1/4 lb bean thread noodles (aka cellophane noodles)
1 tsp Shaoxing rice wine
1/4 lb ground pork (or beef)
2 tbsp peanut oil
2 tsp light soy
1 1/2 tbsp chili bean paste
1 2/3 cup chicken stock
1/2 tsp dark soy
3 scallions, green parts only, finely sliced
Soak noodles in hot water for 10 minutes (drain them just before cooking). Add Shaoxing rice wine and a couple of generous pinches of salt to ground meat and mix well.
Add oil to wok and heat over high heat. Add ground meat and stir-fry until lightly browned and crispy, about 3-4 minutes, adding about a tsp of light soy halfway through. Add chili bean paste and stir-fry until oil and red and fragrant. Remove the wok from the heat if it gets too hot and the chili bean paste-pork mixture begins to burn.
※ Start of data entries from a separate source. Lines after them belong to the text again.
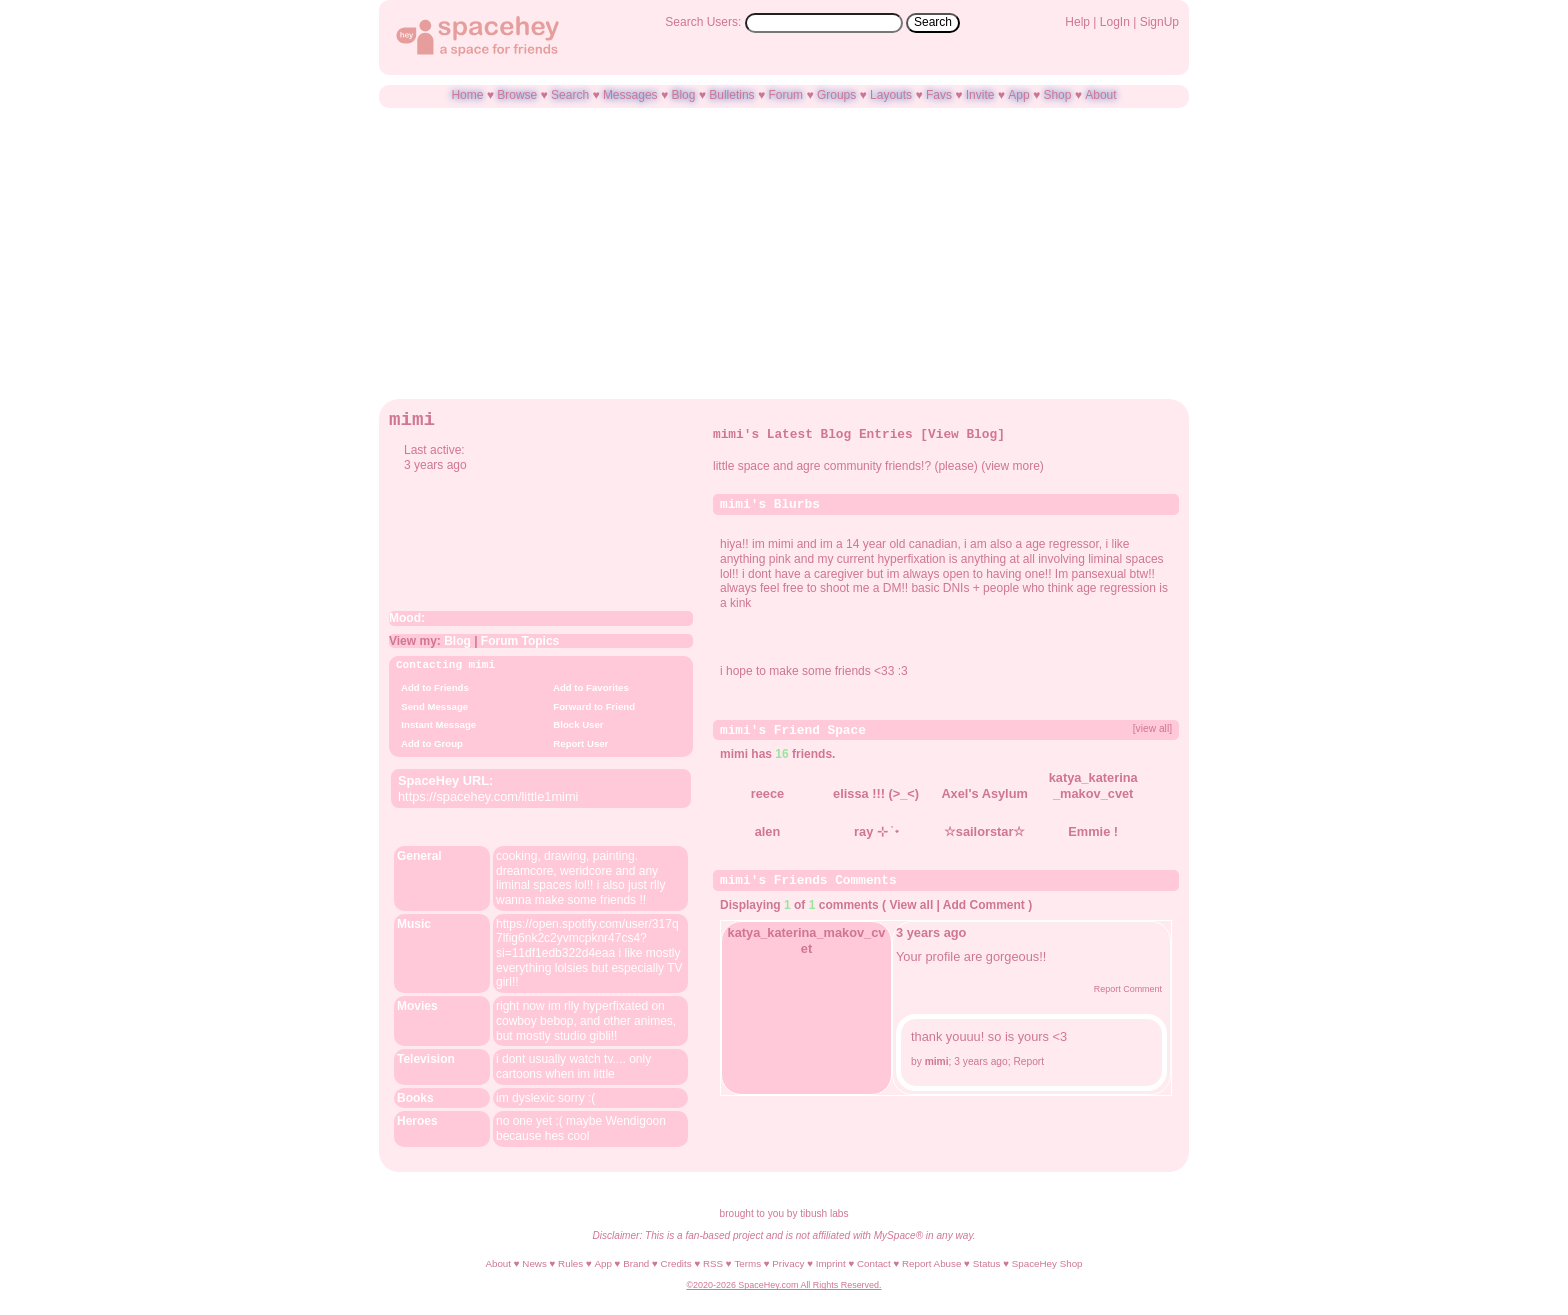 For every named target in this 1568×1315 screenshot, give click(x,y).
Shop (1057, 95)
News (534, 1262)
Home (467, 95)
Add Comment (984, 902)
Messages (630, 95)
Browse (517, 95)
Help (1077, 22)
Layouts (891, 95)
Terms (747, 1262)
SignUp (1159, 22)
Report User (578, 743)
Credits (676, 1262)
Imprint (831, 1262)
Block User (576, 724)
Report (1028, 1058)
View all (911, 902)
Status (987, 1262)
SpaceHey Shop (1047, 1262)
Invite (980, 95)
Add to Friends (432, 687)
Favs (939, 95)
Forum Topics (520, 641)
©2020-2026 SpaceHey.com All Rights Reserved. (783, 1284)
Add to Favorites (588, 687)
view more (1012, 466)
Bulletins (731, 95)
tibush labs (824, 1212)
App (1018, 95)
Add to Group (429, 743)
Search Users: (703, 22)
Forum (785, 95)
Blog (683, 95)
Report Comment (1119, 986)
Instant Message (436, 724)
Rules (570, 1262)
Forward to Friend (591, 706)
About (1100, 95)
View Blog (962, 434)
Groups (836, 95)
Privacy (788, 1262)
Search (933, 22)
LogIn (1115, 22)
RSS (713, 1262)
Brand (636, 1262)
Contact (874, 1262)
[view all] (1152, 727)
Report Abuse (931, 1262)
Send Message (432, 706)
Add stock and drained noodles and stir well. Add dark soy (dark soy is mostly for color, not flavor). Bring stock to a boil. Reduce heat to simmer and simmer over a medium flame for about 10 minutes, until the liquid has mostly evaporated and/or been absorbed. Season to taste with light soy and salt.
Add scallions, mix well, and transfer to a serving dish.